By Amanda Midlam - posted Tuesday, 31 January 2012


This Bill is aimed at one particular section of the community – Indigenous Australians. Despite the rhetoric of granting of rights and interests those rights and interests are to the benefit of the Minister, not Aboriginal people; in fact Aboriginal people need not even be consulted at all as a failure to consult "does not affect the validity of the regulations" (ComLaw 2011). If this Bill promotes economic development it is at the discretion of the Minister, not the communities, and it is unclear who would benefit. Certainly there is nothing to suggest Aboriginal people would benefit economically, however control of land is taken away from them and given to the government.

Part 4 states that "food securitymeans a reasonable ongoing level of access to a range of food, drink and grocery items that is reasonably priced, safe and of sufficient quantity and quality to meet nutritional and related household needs" (ComLaw 2011).

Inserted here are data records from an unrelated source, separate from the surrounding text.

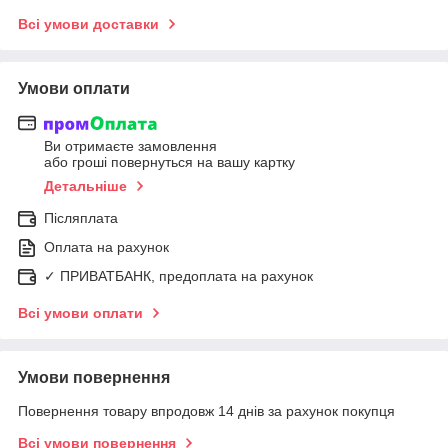
Всі умови доставки
Умови оплати
Ви отримаєте замовлення
або гроші повернуться на вашу картку
Детальніше
Післяплата
Оплата на рахунок
✓ ПРИВАТБАНК, предоплата на рахунок
Всі умови оплати
Умови повернення
Повернення товару впродовж 14 днів за рахунок покупця
Всі умови повернення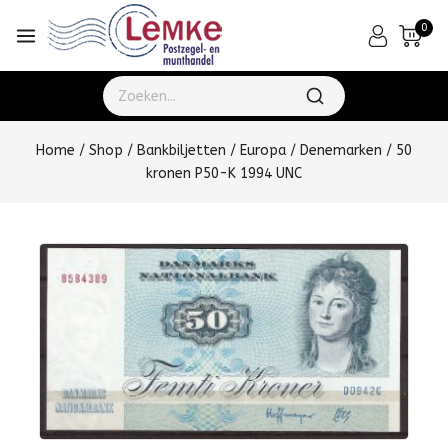
0
Home
/
Shop
/
Bankbiljetten
/
Europa
/
Denemarken
/
50
kronen P50-K 1994 UNC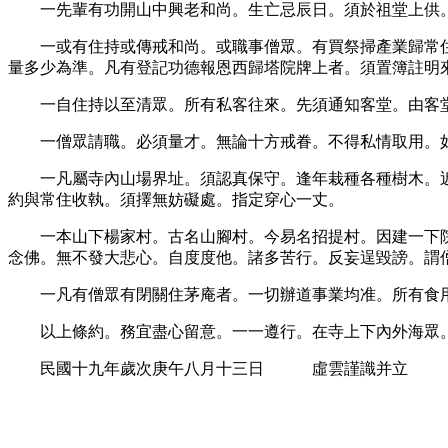
一先輩有功開山中興老和尚。生亡忌辰日。須於祖堂上供
一或有住持或傳戒和尚。或職事僧眾。有買祭掃產業歸常
量多少為準。凡有登記功德報恩西歸塔院牌上者。須置簿註明
一自住持以至清眾。所有私客往來。先須通知客堂。由客
一僧眾請職。必須量才。無論十方戒眷。不得私情取用。
一凡屬寺內山場界址。須認真保守。逢年栽種各種樹木。
約與常住收執。須擇無妨礙處。指定穿心一丈。
一本山下楊家村。古名山腳村。今易名招提村。因建一下
念佛。無不發大悲心。自度度他。諸多苦行。反妄逞毀謗。謂
一凡有僧眾有閉關住茅庵者。一切辦道事業均准。所有食
以上條約。務宜盡心留意。一一遵行。在寺上下內外海眾
民國十九年歲次庚午八月十三日 虛雲謹識并立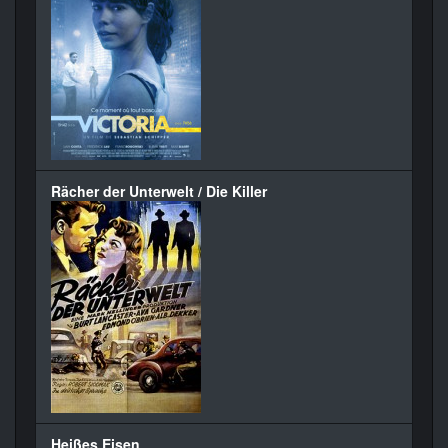
Rächer der Unterwelt / Die Killer
Heißes Eisen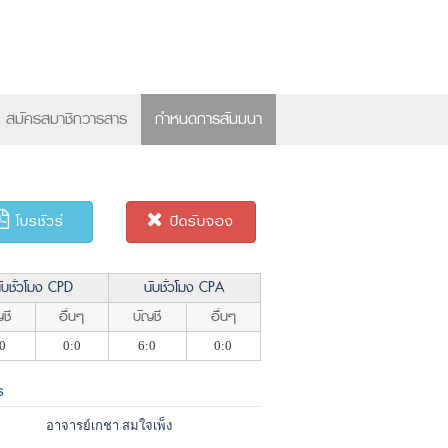
×
สมัครสมาชิกวารสาร
กำหนดการสัมมนา
โบรชัวร์
ปิดรับจอง
ับชั่วโมง CPD
นับชั่วโมง CPA
ชี
อื่นๆ
บัญชี
อื่นๆ
0
0:0
6:0
0:0
ร
อาจารย์เกชา สมใจเพ็ง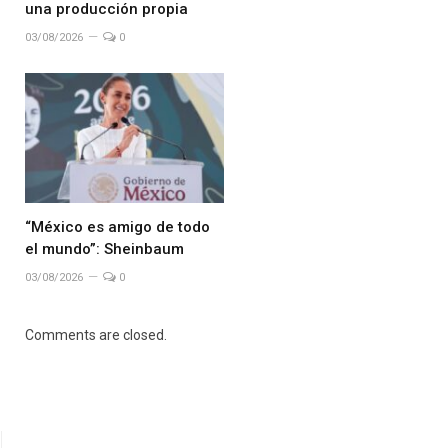
una producción propia
03/08/2026
0
“México es amigo de todo
el mundo”: Sheinbaum
03/08/2026
0
Comments are closed.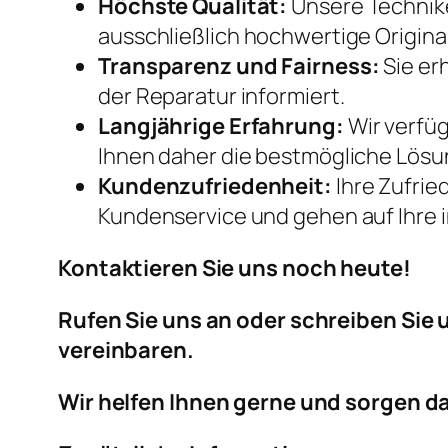
Höchste Qualität:
Unsere Technike
ausschließlich hochwertige Original
Transparenz und Fairness:
Sie er
der Reparatur informiert.
Langjährige Erfahrung:
Wir verfü
Ihnen daher die bestmögliche Lösu
Kundenzufriedenheit:
Ihre Zufrie
Kundenservice und gehen auf Ihre i
Kontaktieren Sie uns noch heute!
Rufen Sie uns an oder schreiben Sie u
vereinbaren.
Wir helfen Ihnen gerne und sorgen daf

Basically this means the government has the power to decide who runs the stores where Aboriginal must shop. Part 4 deals with the welter of rules and regulations of alcohol control and Part 5, Other Matters, states that there is to be a review after 7 years with a sunset clause stating that the Act ceases 10 years after commencement.

Essentially this Bill, despite its title of Stronger Futures, aims at controlling food, alcohol and land and offers nothing. It is not surprising that Indigenous people are calling for a rejection of the Intervention. The Intervention, both in its original and its current form, has the methodology that "black" people are to be "consulted" about a set agenda, but not have any part in setting that agenda themselves.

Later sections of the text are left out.